Ruth Tribur has turned management of the bar over to her son Bret Smith, but as of my visit still opened the business herself on Saturdays and Sundays (and celebrated the 40th anniversary of her ownership last November 1). Again, I am grateful for the staff there sharing their historical write-up which I quote below. As you will note the fully history of the back-bar is unknown, but there are a number stories floating around as to how it came to the Linger Longer. Each of these is quite possible, although it is unlikely that it was "three part set" with its remaining parts located in other bars in the area. For some reason these stories -- often involving the parts being actually sawed apart -- tend to be quite commonly associated with these bars, even when the existing piece is quite clearly a full unit exactly as pictured in the Brunswick-Balke-Collender (in the case of the Linger Longer, the "Mont Oro" model).
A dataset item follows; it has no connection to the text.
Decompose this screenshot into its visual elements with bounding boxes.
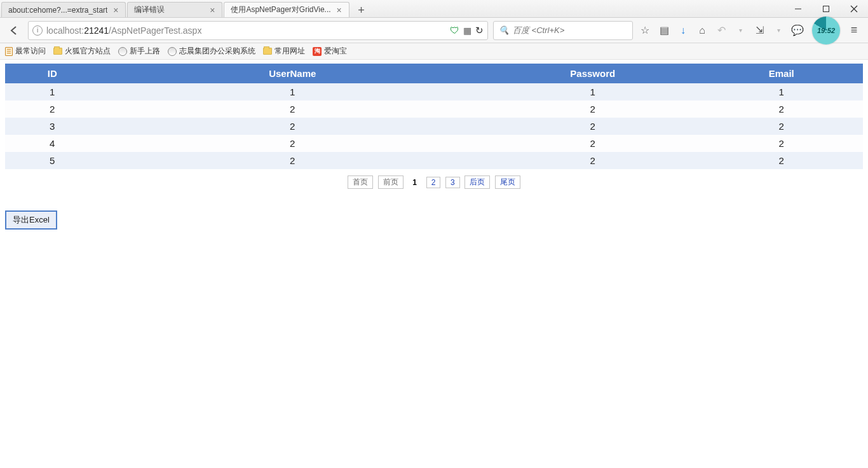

But the Brunswick bars were manufactured primarily in Dubuque Iowa and in the years 1878 to 1912, so it certainly dates back around the 1880s, and as the Panama Canal was yet to be completed, west coast deliveries were often shipped around Cape Horn.
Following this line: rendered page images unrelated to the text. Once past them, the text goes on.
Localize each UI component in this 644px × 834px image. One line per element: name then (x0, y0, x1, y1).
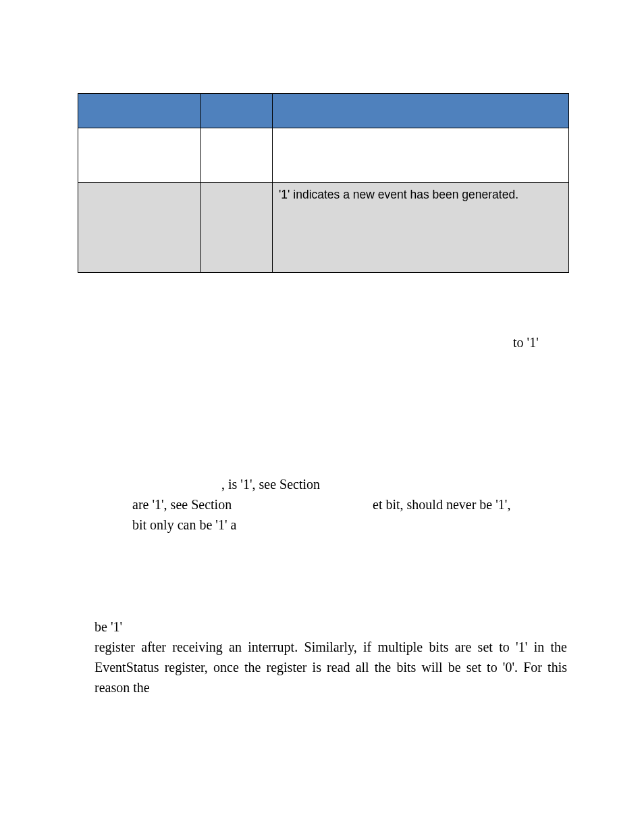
table-row: '1' indicates a new event has been gener… (78, 183, 569, 273)
page: '1' indicates a new event has been gener… (0, 0, 644, 834)
body-text-fragment: to '1' (513, 332, 539, 353)
body-text-fragment: , is '1', see Section (221, 474, 320, 494)
table-row (78, 128, 569, 183)
body-text-fragment: bit only can be '1' a (132, 515, 236, 535)
body-text-fragment: are '1', see Section (132, 494, 232, 515)
body-text-fragment: be '1' (95, 617, 122, 637)
cell-2-2 (201, 183, 273, 273)
cell-1-2 (201, 128, 273, 183)
header-cell-1 (78, 94, 201, 128)
cell-2-1 (78, 183, 201, 273)
table-header-row (78, 94, 569, 128)
body-text-fragment: et bit, should never be '1', (373, 494, 510, 515)
cell-1-1 (78, 128, 201, 183)
header-cell-3 (273, 94, 569, 128)
cell-description: '1' indicates a new event has been gener… (273, 184, 568, 207)
register-table: '1' indicates a new event has been gener… (78, 93, 569, 273)
body-paragraph: register after receiving an interrupt. S… (95, 637, 567, 698)
cell-1-3 (273, 128, 569, 183)
header-cell-2 (201, 94, 273, 128)
cell-2-3: '1' indicates a new event has been gener… (273, 183, 569, 273)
Quite frankly I would want to stop at the Linger Longer for the name alone, but it also makes a fine stop for anyone who would enjoy a cold beer amidst some local  history. And I wish every old bar I visited had compiled such helpful notes:

"The building you are in was constructed in 1905. It originally sat on the SE corner of Main Street and Old Salem Rd (one block to the south). The NW corner of the building would have been located above the new round-a-bout as you turn into Salem Ave. Around 1921 the whole structure was moved to its current location by Mr. Calvin, owner of Calvin's Drug Store. 
During the 1920's the are you are inhabiting was a clothing store. In 1930 it was converted into a cafe and became Linger Longer Lunch. After repeal of prohibition in December 1933 it was established as the Linger Longer Tavern by Russel and Hortense Deere. The tavern has had several owners througout the decades. The Case family owned it for 2 generations. The current owner, Ruth, purchased the tavern from Rita Case (her maiden name), and the building from Dr. Frances Keiser on Nov 1, 1979." 
"In the early 1950's, the back-bar, which was manufactured around 1880, and counter were moved to their current locations. The back-bar faced west and sat in front of the beam that dissects the ceiling. There was seating in the front area and a kitchen behind the back-bar. During the past 39 years that Ruth has owned the tavern, there have been numerous stories told about how the back-bar came to the Linger Longer Tavern. It has been said that it came around Cape Horn on a ship, or that it was stored in a barn then moved here, or that it came across the company on a train, or that it was taken off of a cruise ship, or that it is one part of a three part set and another part is located in (insert name of city here, as there have been dozens). You probably have figured out that we don't know how it came to be here. Many patrons used to play a game where they would try to toss coins over the top of the bar. Whoever made it over first, won, causing the other player to buy the next round. The coins that didn't make it over became the bartenders to keep as a tip. 
The bar is now managed by Ruth's son Bret. He is here Monday through Friday opening every day at 7 a.m. Ruth celebrated here 83rd birthday in January. She still enjoys opening on Saturdays and Sundays."



145 Main St SE, Albany, OR 97321 - (541) 926-2174
Est. Dec 1933 - Building constructed: 1905
Previous bars in this location: None known
Web site: facebook
Articles: democratheraldcorvallisadvocate - yelp - 2008 lottery ticket theft - 2002 robbery - yahoo

1 comment:

Unknown said...

Thanks for the detailed history. I first saw it in 1948, but was too young to go inside. In fact, I'm not sure I ever got to go inside. My sister and I at lunch at Calvin's Drug Store next door. Really enjoyed what you wrote.